How many structures were destroyed when USA decided to start a war in Afghanistan and lure Soviet in ?
How many were destroyed when America started bombing out of fun and revenge in 2001?
What structure the wretched racist murderer Comedian Rumsfeld was talking whew he lamented that there was no target left in Afghanistan ? What target did he choose in Iraq?
Water supply , schools , universities , hospitals , old iconic markets , and Shia and Suni mosques – that’s what he chose .
History is written by winner . Taliban won’t win against West . But China – -Iran-Russia will . History will be rewritten the way British did from 1700.
Definitely before, yes …
though they had already been pretty much fucked over since Aurangzeb used them for artillery practice – must be something in the water there.
Water supply , schools , universities , hospitals , old iconic markets , and Shia and Suni mosques – that’s what he chose .
Not to mention more than a few wedding parties.
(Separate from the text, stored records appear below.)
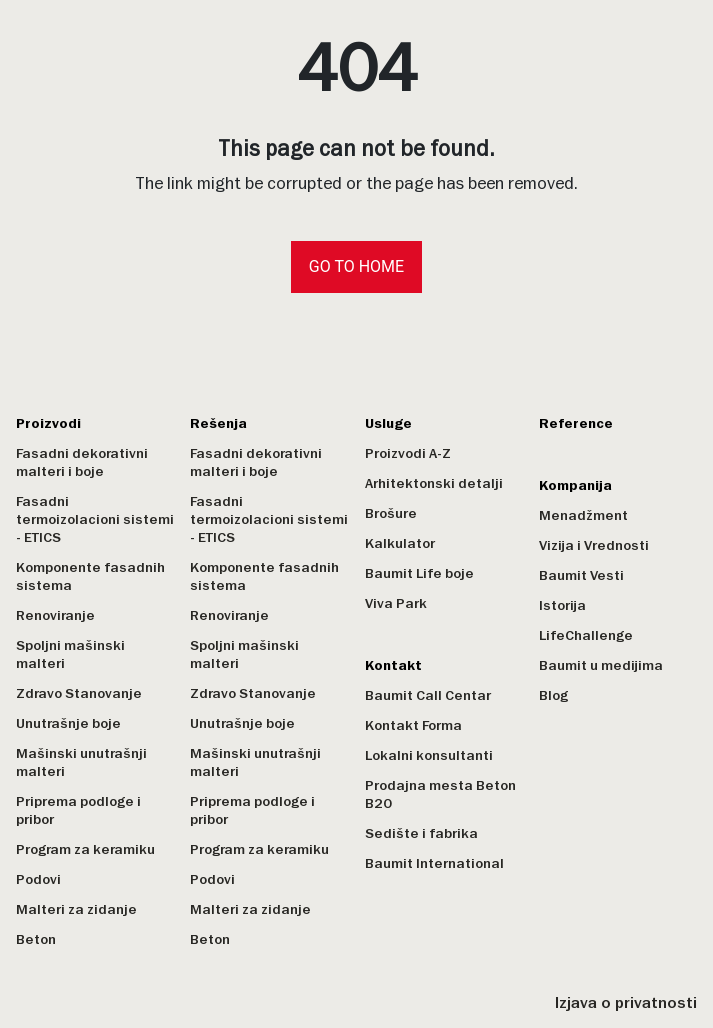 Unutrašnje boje (68, 723)
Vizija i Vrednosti (594, 545)
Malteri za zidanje (76, 909)
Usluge (388, 423)
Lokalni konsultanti (429, 755)
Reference (576, 423)
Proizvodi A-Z (408, 453)
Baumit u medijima (601, 665)
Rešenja (218, 423)
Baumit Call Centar (428, 695)
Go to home (356, 266)
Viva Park (396, 603)
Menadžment (583, 515)
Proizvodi (48, 423)
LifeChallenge (586, 635)
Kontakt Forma (413, 725)
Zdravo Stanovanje (79, 693)
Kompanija (575, 485)
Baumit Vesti (581, 575)
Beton (36, 939)
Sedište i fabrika (421, 833)
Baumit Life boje (419, 573)
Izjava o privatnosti (626, 1003)
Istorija (562, 605)
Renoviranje (55, 615)
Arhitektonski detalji (434, 483)
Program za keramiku (85, 849)
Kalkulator (400, 543)
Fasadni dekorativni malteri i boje (82, 462)
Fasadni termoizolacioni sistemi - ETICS (95, 519)
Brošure (391, 513)
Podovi (38, 879)
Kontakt (393, 665)
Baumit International (434, 863)
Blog (553, 695) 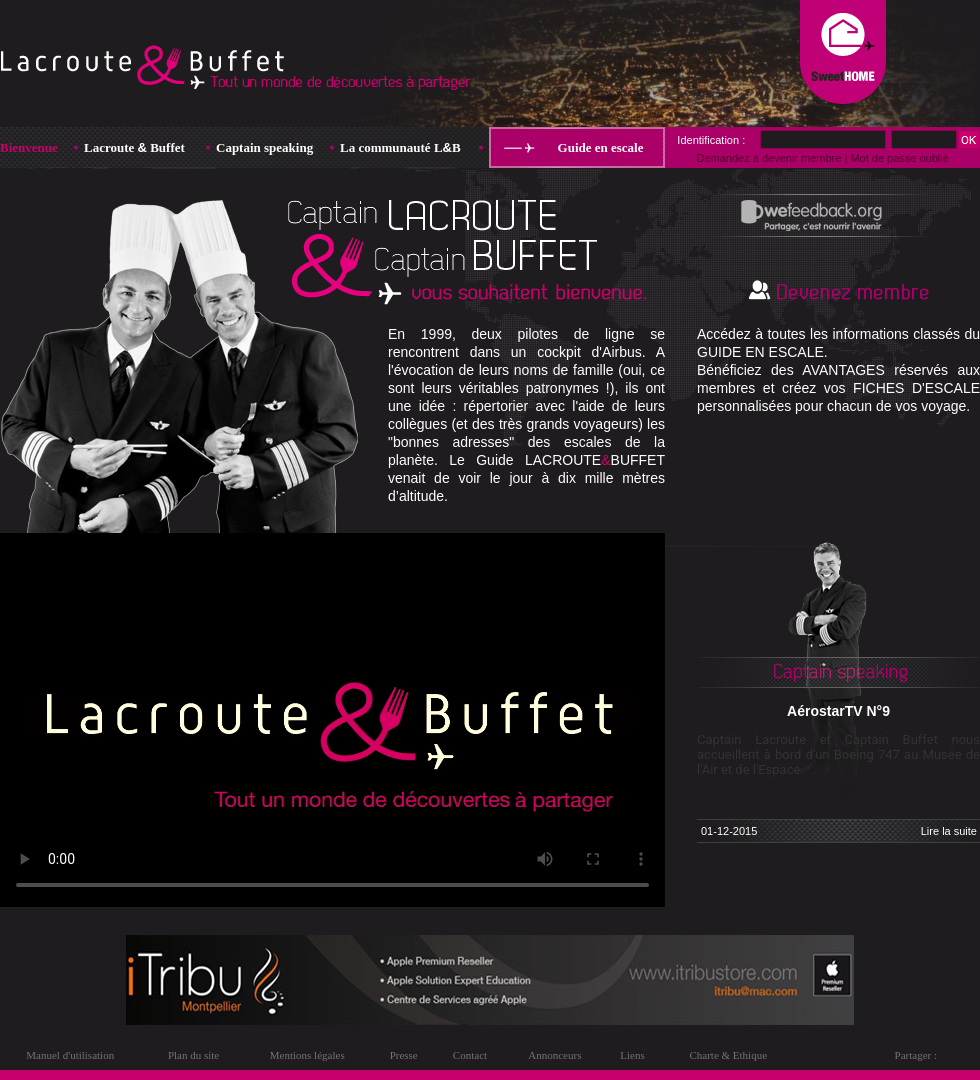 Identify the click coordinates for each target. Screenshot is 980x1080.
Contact (470, 1055)
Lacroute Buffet (134, 147)
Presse (404, 1055)
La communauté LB (400, 147)
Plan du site (193, 1055)
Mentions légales (307, 1055)
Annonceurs (554, 1055)
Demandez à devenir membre (768, 158)
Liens (632, 1055)
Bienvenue (29, 147)
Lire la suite (949, 831)
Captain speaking (264, 147)
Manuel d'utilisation (70, 1055)
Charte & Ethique (728, 1055)
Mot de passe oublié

I remember reading regular news about this first hand, then watched it slip just as suddenly down the proverbial memory hole.
Taliban won’t win against West.
They haven’t lost. I wouldn’t count them out.
I hope they try. Americans love that statue. The scales might fall from their eyes and they wouldn’t stand for it. And neither would Isis
I must agree. She became Our Lady of Open Borders about 50 years ago.
They will lose the information war – but they never lost militarily. Some of it using some of the same tactics they were taught by guess who??
Wherever the US brings freedom, there is always destruction, death, and strife, but never any freedom. Out of that, the worst is the destruction, because death and strife can be overcome through generations. But the destruction may include the destruction of thousand year old peoples and cultures, to be replaced with barbarism.
When the Taliban blew up those statues, I knew that Islam is an evil religion. And who is responsible for the existence of the Taliban?
Religious leaders throughout the world chorally declare,”The Taliban actually did what their religion says to do!” Nodding their heads, they go back to relentless fund raising.
Bhudda was a nobleman whose family owned slaves and was racist to the lower castes. Cancelled.
Not a lot comment over why they destroyed these statues, they destroyed it because other countries want to sanction and starve Afghanistan while mulling over stupid rock statues.
Rock statues cannot come over human’s lives, so cut the crap and blow them out.